Silver's eyes narrowed—not in suspicion, but in that special way reserved for people who've had to clean up too many time paradoxes before lunch. He floated closer, nose twitching as he sniffed the air around me like a customs dog at an interdimensional border. "You do definitely look like Sonic, just taller, more muscular, and a bit creepier," he said bluntly, poking my shoulder with a gloved finger that left a faint psychic tingle. "Also, why are your gloves fingerless? That seems impractical."
I sighed—a sound that came out half-growl thanks to my stupidly edgy vocal cords—and resisted the urge to flip Silver off with my stupidly pointed out exposed fingertips. "I like it like this, okay?" I muttered, shoving my hands into jacket pockets that were somehow both too shallow and too tight. A loose thread snagged on my claw, unraveling further with an almost mocking *pfft* noise. Silver blinked, his psychic aura flickering like a faulty neon sign as a floating coffee mug drifted between us like a referee.
"So," Silver said, floating upside down again—because apparently sitting normally was overrated—and gesturing vaguely at the room with his marker, which left pink trails in the air that stubbornly refused to fade. "Why *are* you guys here? Did the universe break again, or is this just a casual 'let's traumatize Silver with more time nonsense' Tuesday?"
The coffee mug chose that moment to drift past his head, pausing midair as if considering its life choices before tipping over—only for Silver to absently right it with his powers without even looking.
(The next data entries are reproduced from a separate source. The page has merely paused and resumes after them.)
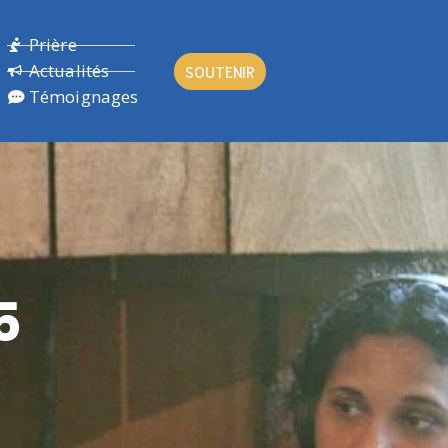
Prière
Actualités
SOUTENIR
Témoignages
5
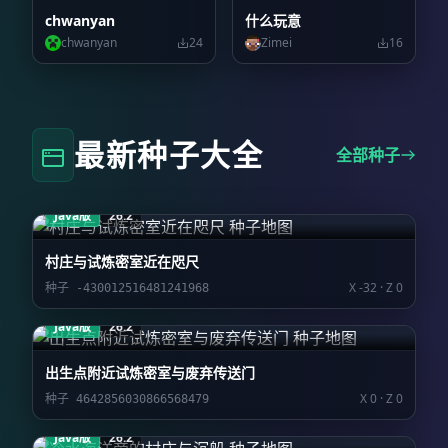
chwanyan
什么玩意
chwanyan
24
Zimei
16
最新种子大全
全部种子
Java版
26.2
村庄与试炼密室近在咫尺
X -32 · Z 0
种子 -430012516481241968
Java版
26.2
出生点附近试炼密室与废弃传送门
X 0 · Z 0
种子 4642856030866568479
Java版
26.2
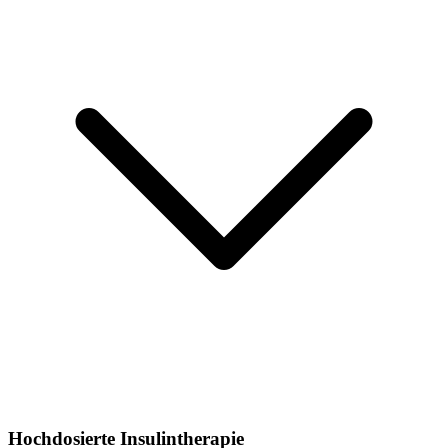
Hochdosierte Insulintherapie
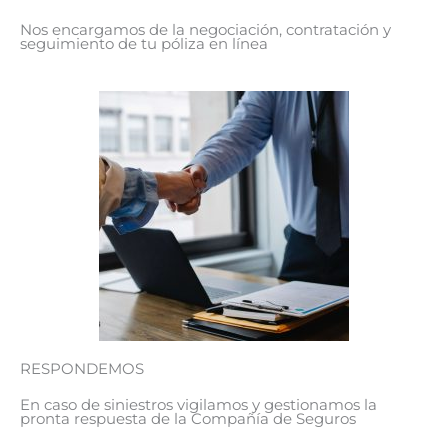
Nos encargamos de la negociación, contratación y
seguimiento de tu póliza en línea
RESPONDEMOS
En caso de siniestros vigilamos y gestionamos la
pronta respuesta de la Compañía de Seguros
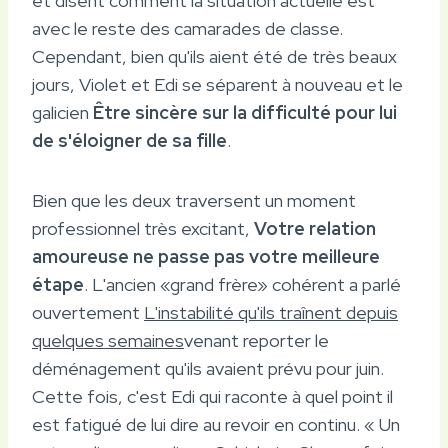
et disent comment la situation actuelle est
avec le reste des camarades de classe.
Cependant, bien qu'ils aient été de très beaux
jours, Violet et Edi se séparent à nouveau et le
galicien
Être sincère sur la difficulté pour lui
de s'éloigner de sa fille
.
Bien que les deux traversent un moment
professionnel très excitant,
Votre relation
amoureuse ne passe pas votre meilleure
étape
. L'ancien «grand frère» cohérent a parlé
ouvertement
L'instabilité qu'ils traînent depuis
quelques semaines
venant reporter le
déménagement qu'ils avaient prévu pour juin.
Cette fois, c'est Edi qui raconte à quel point il
est fatigué de lui dire au revoir en continu. « Un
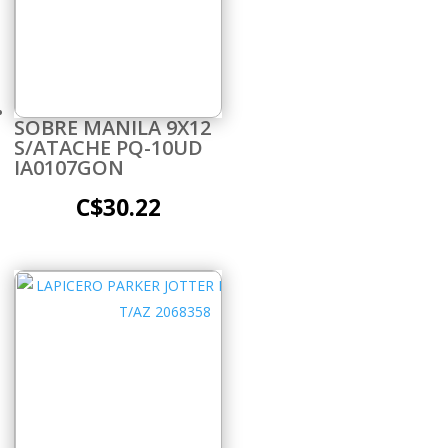
SOBRE MANILA 9X12
S/ATACHE PQ-10UD
IA0107GON
C$
30.22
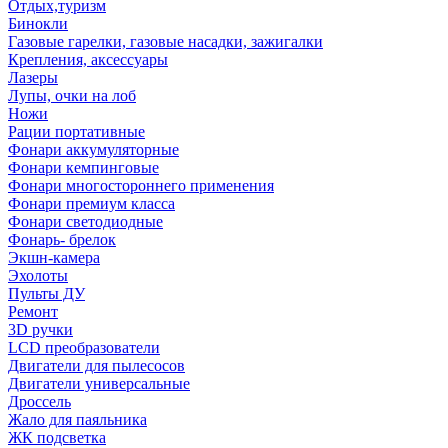
Отдых,туризм
Бинокли
Газовые гарелки, газовые насадки, зажигалки
Крепления, аксессуары
Лазеры
Лупы, очки на лоб
Ножи
Рации портативные
Фонари аккумуляторные
Фонари кемпинговые
Фонари многостороннего применения
Фонари премиум класса
Фонари светодиодные
Фонарь- брелок
Экшн-камера
Эхолоты
Пульты ДУ
Ремонт
3D ручки
LCD преобразователи
Двигатели для пылесосов
Двигатели универсальные
Дроссель
Жало для паяльника
ЖК подсветка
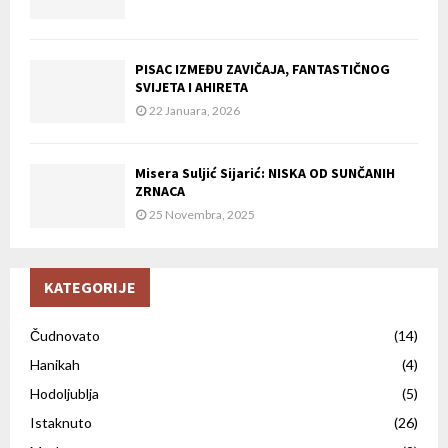
PISAC IZMEĐU ZAVIČAJA, FANTASTIČNOG
SVIJETA I AHIRETA
22 Januara, 2026
Misera Suljić Sijarić: NISKA OD SUNČANIH
ZRNACA
25 Novembra, 2025
KATEGORIJE
Čudnovato
(14)
Hanikah
(4)
Hodoljublja
(5)
Istaknuto
(26)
Sonic scratched behind his ear—dislodging a chili dog crumb that had no business being there—and shrugged. "Eh, more like 'Noxxie is from a bad future that's somehow my fault again' Thursday." Tails sighed, rubbing his temples as a floating pencil bounced off his forehead with perfect comedic timing.
Silver blinked—slowly, deliberately—like a man recalculating how much caffeine he'd need to process this. "Okay," he said, marker hovering mid-air as neon equations dissolved into nothingness, "so let me get this straight—we've got a hedgehog who looks like someone took Sonic's DNA and blended it with Shadow's angst playlist on one of his bad days, he's *possibly* your guys' future grandkid, and nobody thought to possibly *lead* with that?" The fridge door creaked open on its own accord, spilling a single floating egg that wobbled accusingly in Sonic's direction.